В конце концов Несебр открыл мне свои дома, улицы и соборы. Но он остался молчаливым. У каждого города есть звучание. Все города музыкальны, надо только вслушиваться. Несебр был тих. Лишь краем уха удавалось уловить какую-то томительную ноту, словно очень далеко звенела струна. Или где-нибудь читали стихи, и смысл их был непонятен, различалась лишь аллитерация — один звук, многократно повторяющийся в строке.
Не-е-себррр… Не-е-себррр… Волна приливает к берегу и уходит, шурша галькой…
И родилось ощущение: этот город надо слушать ночью. Может быть, тогда, когда нет туристов и приезжих, нет постороннего шума и возгласов удивления перед необоримой стариной, в улочках раздается мелодичное цоканье копыт. То по Несебру проезжает фракийский всадник…

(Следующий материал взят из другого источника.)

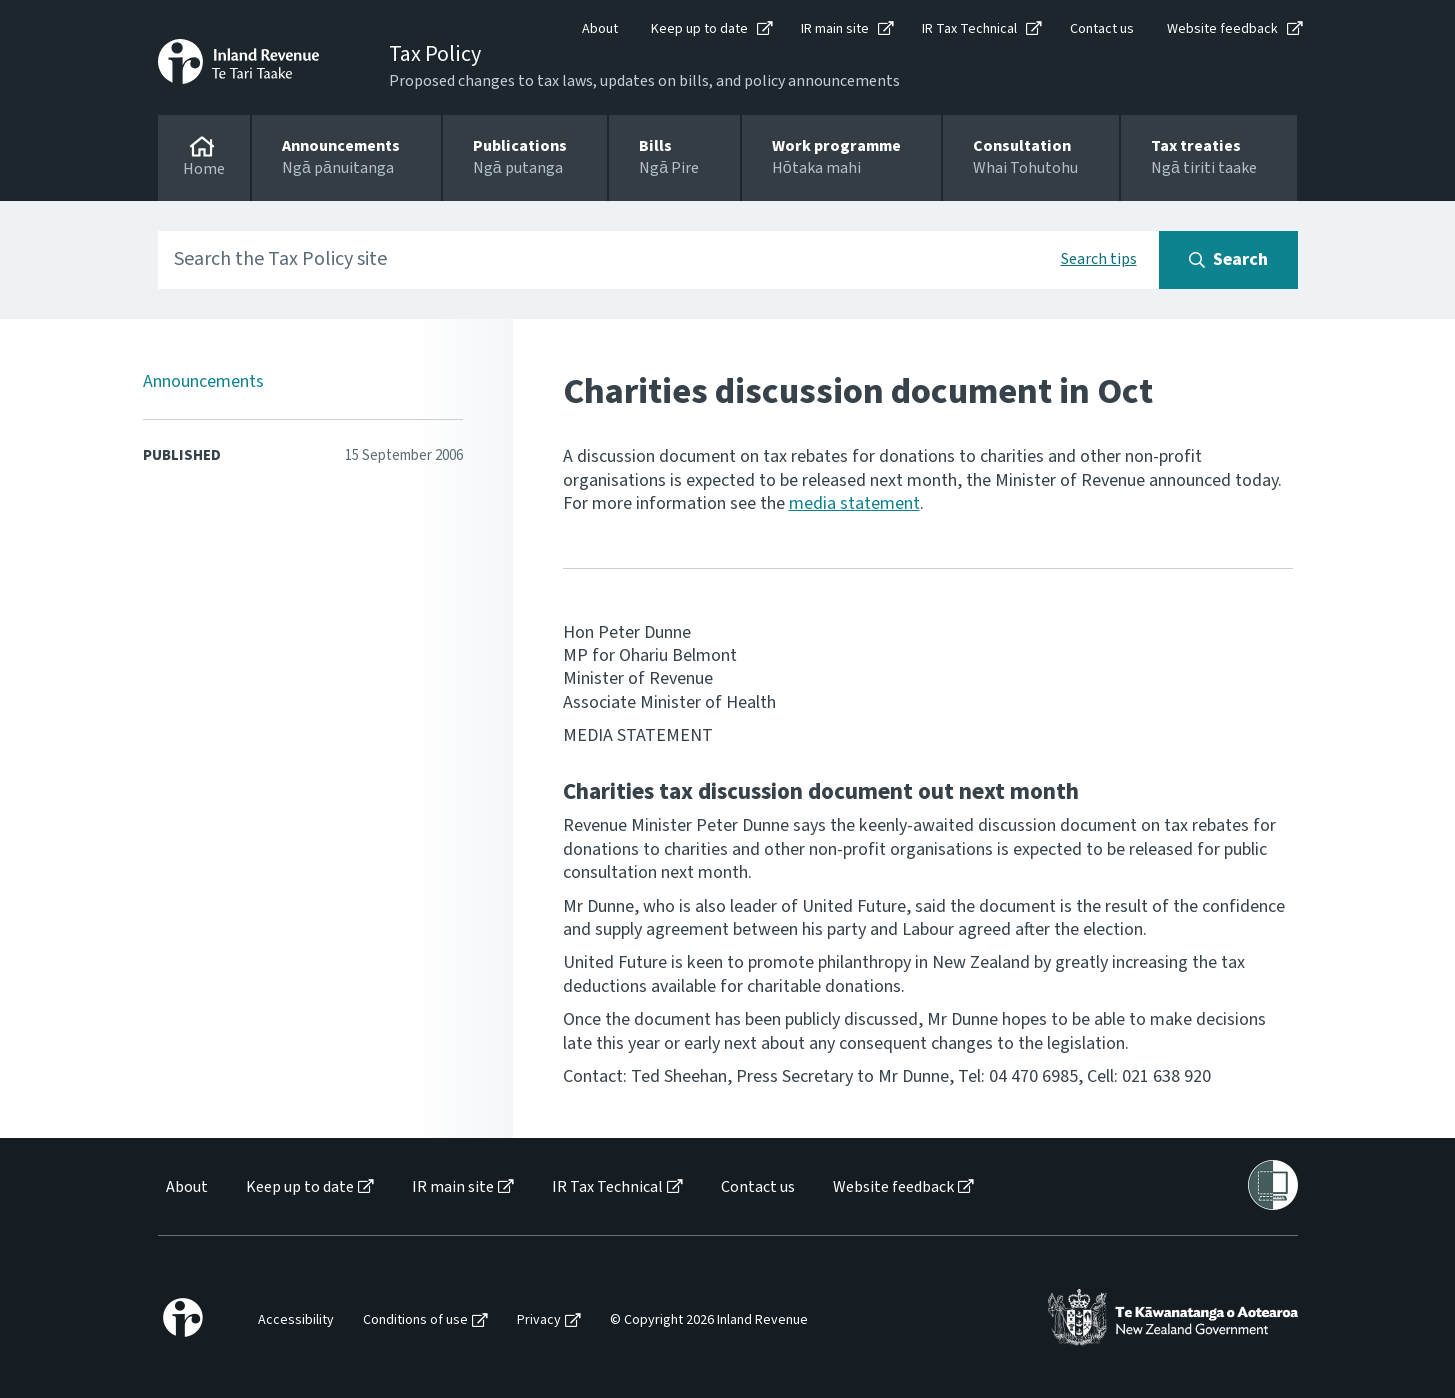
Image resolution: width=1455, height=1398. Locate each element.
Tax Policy (435, 54)
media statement (854, 503)
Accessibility (296, 1320)
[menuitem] (185, 1187)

Памятники встречаются разные. Но какими бы они ни были, со словом «память» у них прямая связь. Когда путешествуешь по Болгарии, рождается особое чувство. Я бы назвал его чувством благодарности за уважение к старине. За почитание великих событий прошлого, почитание, которое можно осязать. К истории — отношение священное. Ни один памятник, ни один след былых деяний не остаются без внимания и заботы. Сотни памятников новейшего времени… Святыни болгарского возрождения, храмы и дворцы эпохи первого и второго болгарских государств… Монастыри — крепости духа народного, где национальная культура и наука находили защиту и приют в период пятивековой османской тьмы… Римские, греческие памятники… Свидетельства, оставленные плохо еще понятым народом — фракийцами…
И даже чешмы — рукотворные источники питьевой воды — стоят как монументы неизвестным, участливым людям иных веков. Часто около такого фонтанчика — цветы.
Города-музеи — это не просто увековеченные события. Это памятники Истории и Труду…
Были горы. Потом кто-то очень большой взял в руки меч и несколькими ударами вырубил там котловину. Затем раздобыл где-то пригоршню домов и бросил вниз. Получился город. Со временем он зазеленел, но на иссеченные срезы скал растения так и не взобрались: трудно. Утесы до сих пор голые — бледного, палевого цвета. Это песчаник. В старые времена его чаше называли мелом. Потому и город — Мелник.
С мукомолами название не связано никак.
Великан яростно кромсал горы, поэтому вершины утесов получились пирамидальными, а грани — заостренными. Горы так и зовут здесь: «мелникские гигантские пирамиды».
Заблудиться в городе трудно. И не только потому, что домов — с пригоршню. Улица — всего одна (переулки и тупички не в счет), идет она вдоль русла маленькой речки. Летом река почти полностью пересыхает, поэтому гулять можно прямо по каменисто-песчаному дну. Даже захочешь в сторону свернуть — не удастся: некуда.
К вечеру в горы иногда карабкается тяжелый туман. Он ползет с трудом и на полпути выдыхается. Поэтому до вершин не добирается никогда, но, найдя котловину, где лежит Мелник, устремляется в нее и устало растекается между домами. Тогда в неосязаемом молоке плавают красные черепичные крыши.
Петухи здесь неугомонные. Они кричат и днем и ночью. Больше почему-то к вечеру: видимо, возмущаются вторжением сырого гостя — тумана. К их крикам примешивается какой-то шорох, шелест, шепот. Какой — я сразу не смог определить…
Шел тихий мимолетный дождик. От крохотного магазинчика сувениров мы перешли через висячий мост на другой берег реки. Там, в розовом домике, располагался краеведческий музей. Опять музей? Но ведь весь город — большой выставочный зал! Не лучше ли облазить его вдоль и поперек, потрогать древнюю каменную кладку, заглянуть в обычный дворик, испить горной воды из медной трубки чешмы — и попытаться понять, что заставило людей подняться к вершинам, устроить здесь дома и жить столетиями? Но скоро я ощутил: не побывав внутри мелникского дома, узнать смысл города невозможно. А музей был именно обычным домом, носящим имя одного из прежних хозяев — Пашова.